In lcgodoy/smile: Spatial Misalignment: Interpolation, Linkage, and Estimation

knitr::opts_chunk$set(
  collapse = TRUE,
  comment = "#>"
)

library(smile)
library(ggplot2)
library(sf)

Spatial data often needs to be analyzed at different scales or resolutions. This package helps you align disparate spatial data using two approaches:

Model-based: This approach is based on the assumption that areal data (e.g., variables measured at census tracts) are composed by averages of a continuous underlying process [@gelfand2001change]. In particular, we assume this underlying process to be a Gaussian Process [@moraga2017geostatistical, @johnson2020dealing; @wilson2020pointless].
Non-parametric spatial interpolation: This simpler method estimates values at a new spatial support based on the area of intersection between areal units. If you are interested in the non-parametric approach, visit our vignette on the topic.
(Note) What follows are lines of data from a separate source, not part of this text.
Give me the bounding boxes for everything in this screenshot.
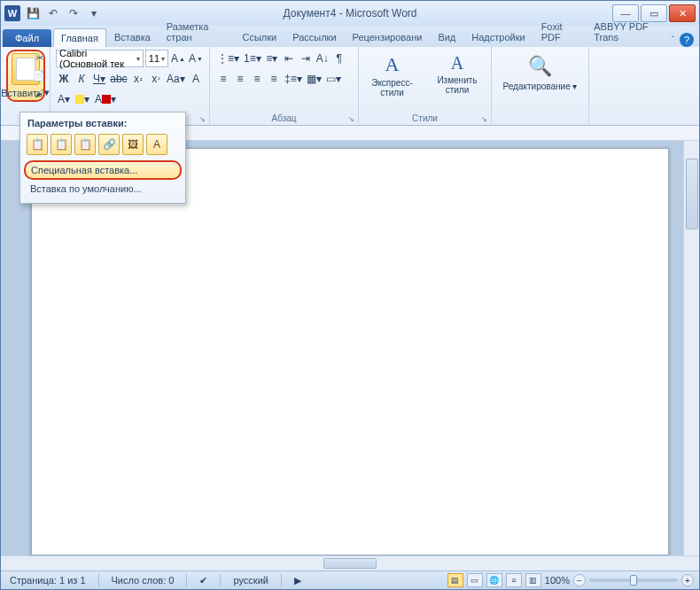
tab-home[interactable]: Главная <box>53 28 106 47</box>
scroll-thumb[interactable] <box>686 159 698 229</box>
tab-foxit[interactable]: Foxit PDF <box>533 17 587 47</box>
quick-access-toolbar: 💾 ↶ ↷ ▾ <box>24 4 103 22</box>
group-label-styles: Стили <box>412 113 438 123</box>
collapse-ribbon-icon[interactable]: ˇ <box>672 35 674 45</box>
align-left-button[interactable]: ≡ <box>215 70 231 88</box>
quick-styles-button[interactable]: A Экспресс-стили <box>364 53 420 97</box>
text-effects-button[interactable]: A▾ <box>56 90 72 108</box>
status-language[interactable]: русский <box>229 575 271 586</box>
tab-mailings[interactable]: Рассылки <box>284 27 344 47</box>
zoom-knob[interactable] <box>630 575 637 586</box>
grow-font-icon[interactable]: A▲ <box>170 50 186 67</box>
format-painter-icon[interactable]: 🖌 <box>32 86 46 100</box>
tab-references[interactable]: Ссылки <box>234 27 284 47</box>
zoom-in-button[interactable]: + <box>681 574 694 586</box>
subscript-button[interactable]: x₂ <box>130 70 146 88</box>
zoom-value[interactable]: 100% <box>545 575 570 586</box>
horizontal-scrollbar[interactable] <box>1 555 699 571</box>
status-words[interactable]: Число слов: 0 <box>108 575 178 586</box>
chevron-down-icon: ▾ <box>136 55 140 63</box>
change-styles-label: Изменить стили <box>429 75 486 95</box>
status-proofing-icon[interactable]: ✔ <box>196 575 211 586</box>
status-bar: Страница: 1 из 1 Число слов: 0 ✔ русский… <box>1 571 699 589</box>
chevron-down-icon: ▾ <box>161 55 165 63</box>
font-dialog-launcher[interactable]: ↘ <box>199 115 206 123</box>
view-fullscreen[interactable]: ▭ <box>467 573 483 587</box>
app-window: W 💾 ↶ ↷ ▾ Документ4 - Microsoft Word ― ▭… <box>0 0 700 590</box>
document-page[interactable] <box>31 148 669 555</box>
tab-addins[interactable]: Надстройки <box>463 27 533 47</box>
undo-icon[interactable]: ↶ <box>44 4 62 22</box>
sort-button[interactable]: A↓ <box>315 50 331 67</box>
shrink-font-icon[interactable]: A▼ <box>188 50 204 67</box>
close-button[interactable]: ✕ <box>669 4 696 22</box>
group-label-paragraph: Абзац <box>271 113 296 123</box>
bold-button[interactable]: Ж <box>56 70 72 88</box>
view-draft[interactable]: ▥ <box>525 573 541 587</box>
save-icon[interactable]: 💾 <box>24 4 42 22</box>
tab-review[interactable]: Рецензировани <box>345 27 431 47</box>
zoom-out-button[interactable]: − <box>573 574 586 586</box>
redo-icon[interactable]: ↷ <box>65 4 82 22</box>
vertical-scrollbar[interactable] <box>683 141 699 555</box>
align-center-button[interactable]: ≡ <box>232 70 248 88</box>
font-name-select[interactable]: Calibri (Основной тек▾ <box>56 50 144 67</box>
paste-options-header: Параметры вставки: <box>24 116 182 132</box>
paste-option-use-dest[interactable]: 📋 <box>74 134 96 155</box>
paste-option-link[interactable]: 🔗 <box>98 134 120 155</box>
word-icon: W <box>4 5 20 21</box>
font-color-button[interactable]: A▾ <box>93 90 118 108</box>
view-print-layout[interactable]: ▤ <box>447 573 463 587</box>
change-styles-button[interactable]: A Изменить стили <box>429 53 486 95</box>
menu-default-paste[interactable]: Вставка по умолчанию... <box>24 180 182 198</box>
borders-button[interactable]: ▭▾ <box>324 70 343 88</box>
tab-layout[interactable]: Разметка стран <box>159 17 235 47</box>
tab-insert[interactable]: Вставка <box>106 27 159 47</box>
change-styles-icon: A <box>451 53 463 74</box>
status-macro-icon[interactable]: ▶ <box>291 575 305 586</box>
increase-indent-button[interactable]: ⇥ <box>298 50 314 67</box>
paste-option-picture[interactable]: 🖼 <box>122 134 144 155</box>
font-size-select[interactable]: 11▾ <box>145 50 168 67</box>
font-color-swatch <box>102 95 111 104</box>
strikethrough-button[interactable]: abc <box>109 70 128 88</box>
editing-dropdown[interactable]: Редактирование ▾ <box>503 82 578 91</box>
show-marks-button[interactable]: ¶ <box>331 50 347 67</box>
window-title: Документ4 - Microsoft Word <box>283 7 416 19</box>
multilevel-button[interactable]: ≡▾ <box>264 50 280 67</box>
paste-options-row: 📋 📋 📋 🔗 🖼 A <box>24 132 182 160</box>
paragraph-dialog-launcher[interactable]: ↘ <box>348 115 354 123</box>
qat-dropdown-icon[interactable]: ▾ <box>85 4 103 22</box>
clear-formatting-button[interactable]: A <box>188 70 204 88</box>
underline-button[interactable]: Ч▾ <box>91 70 107 88</box>
tab-file[interactable]: Файл <box>3 29 51 47</box>
copy-icon[interactable]: 📄 <box>32 68 46 82</box>
help-icon[interactable]: ? <box>680 33 694 47</box>
line-spacing-button[interactable]: ‡≡▾ <box>283 70 304 88</box>
shading-button[interactable]: ▦▾ <box>305 70 323 88</box>
view-outline[interactable]: ≡ <box>506 573 522 587</box>
decrease-indent-button[interactable]: ⇤ <box>281 50 297 67</box>
styles-dialog-launcher[interactable]: ↘ <box>481 115 487 123</box>
menu-special-paste[interactable]: Специальная вставка... <box>24 160 182 180</box>
font-name-value: Calibri (Основной тек <box>59 48 136 69</box>
paste-option-text-only[interactable]: A <box>146 134 167 155</box>
cut-icon[interactable]: ✂ <box>32 50 46 65</box>
numbering-button[interactable]: 1≡▾ <box>242 50 263 67</box>
italic-button[interactable]: К <box>74 70 89 88</box>
highlight-button[interactable]: ▾ <box>74 90 91 108</box>
status-page[interactable]: Страница: 1 из 1 <box>6 575 89 586</box>
scroll-thumb[interactable] <box>323 558 377 569</box>
view-web[interactable]: 🌐 <box>486 573 502 587</box>
bullets-button[interactable]: ⋮≡▾ <box>215 50 241 67</box>
change-case-button[interactable]: Aa▾ <box>166 70 186 88</box>
font-size-value: 11 <box>149 53 159 64</box>
superscript-button[interactable]: x² <box>148 70 164 88</box>
paste-option-merge[interactable]: 📋 <box>51 134 72 155</box>
align-right-button[interactable]: ≡ <box>249 70 265 88</box>
paste-option-keep-source[interactable]: 📋 <box>27 134 48 155</box>
justify-button[interactable]: ≡ <box>266 70 282 88</box>
tab-abbyy[interactable]: ABBYY PDF Trans <box>586 17 671 47</box>
zoom-slider[interactable] <box>589 578 678 582</box>
tab-view[interactable]: Вид <box>430 27 463 47</box>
This vignette focuses on the model-based approach for areal data (like, for instance, census tract data). This method involves converting sf[@pebesma2018simple] objects (a common format for spatial data in R) to the spm format used by this package. We'll use the ggplot2[@wickham2011ggplot2] package for visualization.

To demonstrate this conversion, we'll use life expectancy at birth (LEB) and the index of multiple deprivation (IMD) data for Liverpool from @johnson2020dealing. This data is available at different spatial resolutions (MSOA and LSOA). See Figure \ref{fig:leb-msoa} for a visualization of life expectancy at the MSOA level.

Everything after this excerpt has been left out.